Keluar dari Periskop?

Sign Out Cancel
Sedang Hangat

Breaking News

Perketat Pengawasan Tugas Dokter

JAKARTA - Anggota Komisi IX DPR RI Alifudin meminta adanya penguatan pengawasan terhadap tugas dokter. Permintaan ini menyusul kasus pelecehan seksual yang dilakukan oleh seorang dokter Program Pendidikan Dokter Spesialis (PPDS) terhadap keluarga pasien di Bandung.

“Tindak pelecehan semacam ini menunjukkan adanya kegagalan dalam pengawasan terhadap perilaku tenaga medis, yang seharusnya mengutamakan martabat pasien dan keluarganya. Ini tidak hanya melanggar hukum, tetapi juga menghancurkan kepercayaan publik terhadap dunia kedokteran,” ujar Alifudin dalam keterangannya di Jakarta, Jumat (11/4). 

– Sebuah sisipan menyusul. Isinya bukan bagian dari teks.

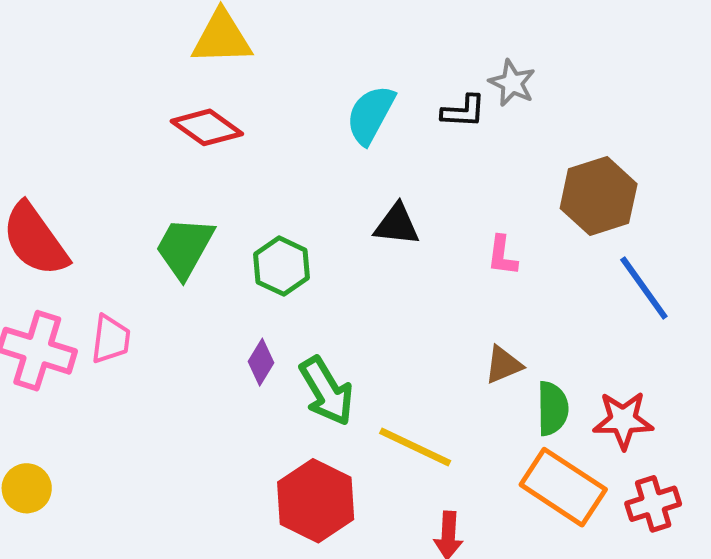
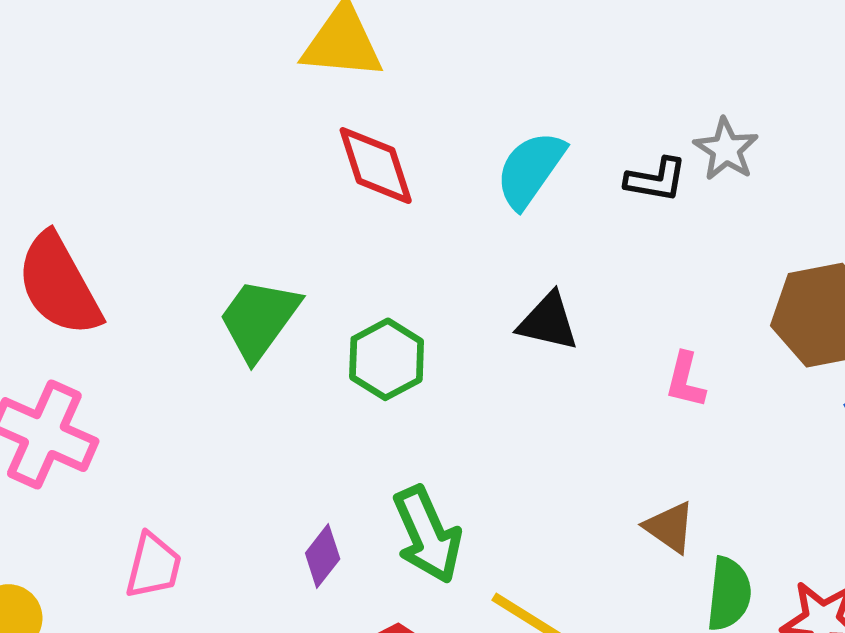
red diamond: (207, 127) -> (376, 166), moved, turned 30
pink trapezoid: (111, 339) -> (153, 566), moved
purple diamond: (261, 362) -> (323, 556), moved
brown triangle: (503, 365) -> (670, 527), turned 51

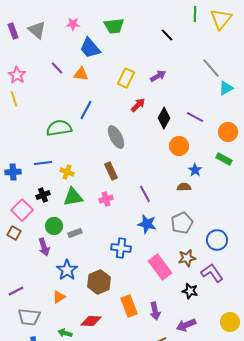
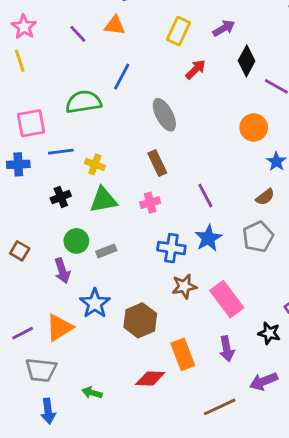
purple line: (57, 68) -> (78, 34), moved
black diamond: (164, 118) -> (247, 61), moved
brown semicircle: (184, 187) -> (265, 197), moved, turned 144
pink square: (22, 210) -> (31, 123), moved, turned 35
blue star: (147, 224) -> (208, 238), turned 30
blue cross: (121, 248) -> (171, 248), moved
brown star: (187, 258) -> (184, 286), moved
orange triangle: (59, 297) -> (59, 327), moved, size x1.5
purple arrow: (155, 311) -> (227, 349), moved
red diamond: (91, 321) -> (150, 379), moved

Kasus tersebut, menurutnya, juga mengungkap lemahnya pengawasan terhadap perilaku tenaga kesehatan serta perlunya penegakan hukum yang lebih tegas di sektor medis. Alifudin lalu mengingatkan pentingnya penguatan pelaksanaan Standar Operasional Prosedur (SOP) bagi dokter dalam menjalankan tugasnya, termasuk dalam interaksi dengan keluarga pasien.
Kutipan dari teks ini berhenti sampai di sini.